Dataset excerpts:
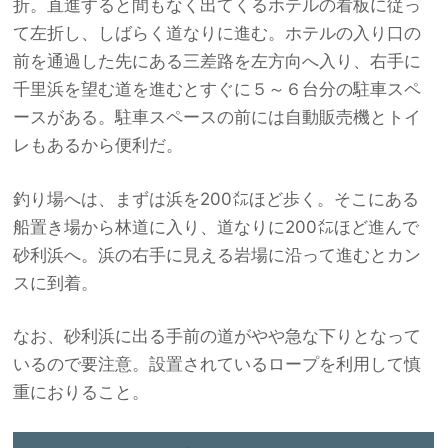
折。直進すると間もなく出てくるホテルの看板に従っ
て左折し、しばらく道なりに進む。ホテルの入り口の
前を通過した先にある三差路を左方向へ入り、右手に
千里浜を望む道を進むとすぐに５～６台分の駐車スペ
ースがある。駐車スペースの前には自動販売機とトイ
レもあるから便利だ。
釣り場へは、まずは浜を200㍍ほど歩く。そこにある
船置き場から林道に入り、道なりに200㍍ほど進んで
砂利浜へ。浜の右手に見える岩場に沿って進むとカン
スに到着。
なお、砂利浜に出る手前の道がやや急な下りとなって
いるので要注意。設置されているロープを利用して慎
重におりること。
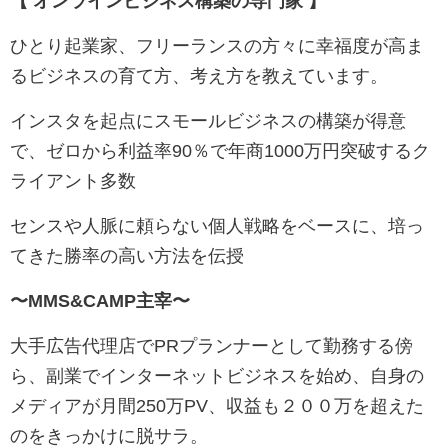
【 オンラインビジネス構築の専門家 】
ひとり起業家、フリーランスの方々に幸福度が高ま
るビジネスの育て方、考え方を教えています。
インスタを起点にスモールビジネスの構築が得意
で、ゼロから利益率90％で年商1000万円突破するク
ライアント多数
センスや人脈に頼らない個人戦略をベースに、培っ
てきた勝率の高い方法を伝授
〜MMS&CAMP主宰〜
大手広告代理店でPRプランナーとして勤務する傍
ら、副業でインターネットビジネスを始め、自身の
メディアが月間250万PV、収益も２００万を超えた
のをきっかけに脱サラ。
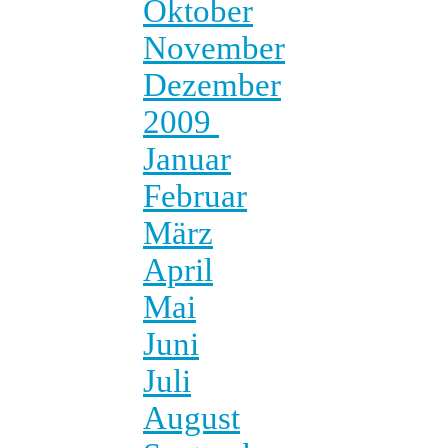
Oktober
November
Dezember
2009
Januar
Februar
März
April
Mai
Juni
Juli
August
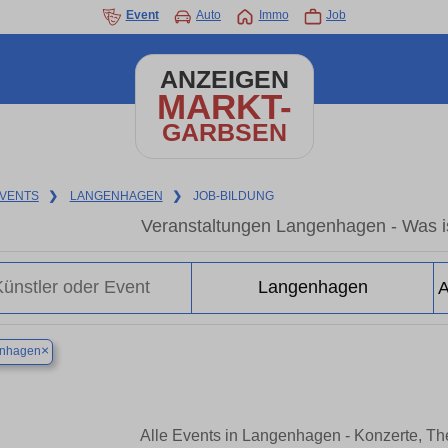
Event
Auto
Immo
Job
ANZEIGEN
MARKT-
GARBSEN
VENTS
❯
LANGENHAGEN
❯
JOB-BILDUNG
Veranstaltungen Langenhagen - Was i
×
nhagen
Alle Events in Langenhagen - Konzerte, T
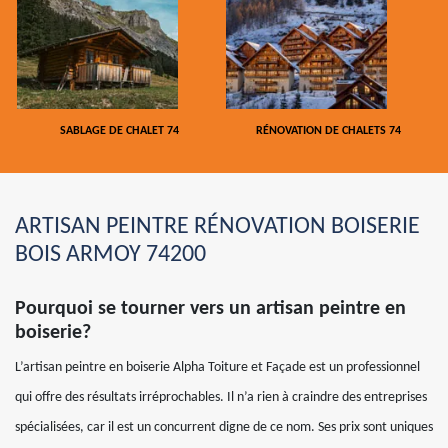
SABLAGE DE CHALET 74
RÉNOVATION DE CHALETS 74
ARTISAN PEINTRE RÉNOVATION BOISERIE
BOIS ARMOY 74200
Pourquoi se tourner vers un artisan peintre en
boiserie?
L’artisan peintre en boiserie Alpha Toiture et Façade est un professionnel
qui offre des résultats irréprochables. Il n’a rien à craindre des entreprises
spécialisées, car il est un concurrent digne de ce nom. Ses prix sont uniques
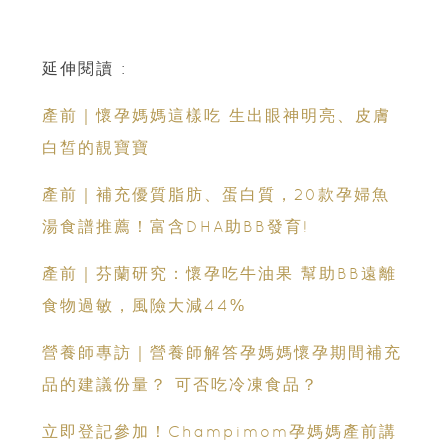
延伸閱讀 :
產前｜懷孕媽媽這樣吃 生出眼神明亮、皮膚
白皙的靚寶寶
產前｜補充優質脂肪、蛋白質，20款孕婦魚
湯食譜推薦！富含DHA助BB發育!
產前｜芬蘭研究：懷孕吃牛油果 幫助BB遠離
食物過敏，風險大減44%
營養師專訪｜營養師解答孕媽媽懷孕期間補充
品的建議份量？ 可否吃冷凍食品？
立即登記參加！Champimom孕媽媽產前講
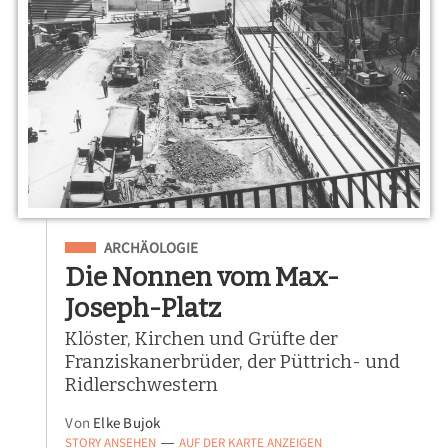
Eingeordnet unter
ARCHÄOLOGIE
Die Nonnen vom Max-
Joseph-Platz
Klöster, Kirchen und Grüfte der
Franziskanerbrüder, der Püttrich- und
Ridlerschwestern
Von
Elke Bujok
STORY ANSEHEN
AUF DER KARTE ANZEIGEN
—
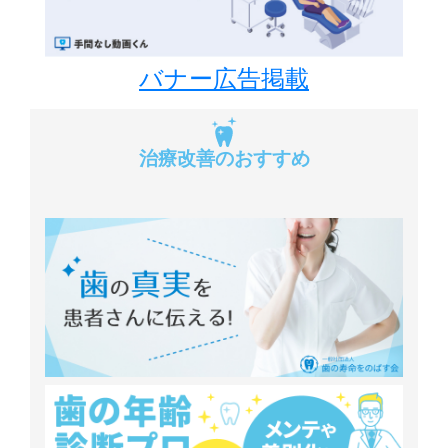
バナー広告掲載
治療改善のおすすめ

Task requirements: Retype the records above exactly. Leave the pictures out.

Solved problem:
折。直進すると間もなく出てくるホテルの看板に従っ
て左折し、しばらく道なりに進む。ホテルの入り口の
前を通過した先にある三差路を左方向へ入り、右手に
千里浜を望む道を進むとすぐに５～６台分の駐車スペ
ースがある。駐車スペースの前には自動販売機とトイ
レもあるから便利だ。
釣り場へは、まずは浜を200㍍ほど歩く。そこにある
船置き場から林道に入り、道なりに200㍍ほど進んで
砂利浜へ。浜の右手に見える岩場に沿って進むとカン
スに到着。
なお、砂利浜に出る手前の道がやや急な下りとなって
いるので要注意。設置されているロープを利用して慎
重におりること。
【 オンラインビジネス構築の専門家 】
ひとり起業家、フリーランスの方々に幸福度が高ま
るビジネスの育て方、考え方を教えています。
インスタを起点にスモールビジネスの構築が得意
で、ゼロから利益率90％で年商1000万円突破するク
ライアント多数
センスや人脈に頼らない個人戦略をベースに、培っ
てきた勝率の高い方法を伝授
〜MMS&CAMP主宰〜
大手広告代理店でPRプランナーとして勤務する傍
ら、副業でインターネットビジネスを始め、自身の
メディアが月間250万PV、収益も２００万を超えた
のをきっかけに脱サラ。
Oktober
November
Dezember
2009
Januar
Februar
März
April
Mai
Juni
Juli
August
Event
Auto
Immo
Job
ANZEIGEN
MARKT-
GARBSEN
VENTS
❯
LANGENHAGEN
❯
JOB-BILDUNG
Veranstaltungen Langenhagen - Was i
×
nhagen
Alle Events in Langenhagen - Konzerte, T
SABLAGE DE CHALET 74
RÉNOVATION DE CHALETS 74
ARTISAN PEINTRE RÉNOVATION BOISERIE
BOIS ARMOY 74200
Pourquoi se tourner vers un artisan peintre en
boiserie?
L’artisan peintre en boiserie Alpha Toiture et Façade est un professionnel
qui offre des résultats irréprochables. Il n’a rien à craindre des entreprises
spécialisées, car il est un concurrent digne de ce nom. Ses prix sont uniques
延伸閱讀 :
產前｜懷孕媽媽這樣吃 生出眼神明亮、皮膚
白皙的靚寶寶
產前｜補充優質脂肪、蛋白質，20款孕婦魚
湯食譜推薦！富含DHA助BB發育!
產前｜芬蘭研究：懷孕吃牛油果 幫助BB遠離
食物過敏，風險大減44%
營養師專訪｜營養師解答孕媽媽懷孕期間補充
品的建議份量？ 可否吃冷凍食品？
立即登記參加！Champimom孕媽媽產前講
Eingeordnet unter
ARCHÄOLOGIE
Die Nonnen vom Max-
Joseph-Platz
Klöster, Kirchen und Grüfte der
Franziskanerbrüder, der Püttrich- und
Ridlerschwestern
Von
Elke Bujok
STORY ANSEHEN
AUF DER KARTE ANZEIGEN
—
バナー広告掲載
治療改善のおすすめ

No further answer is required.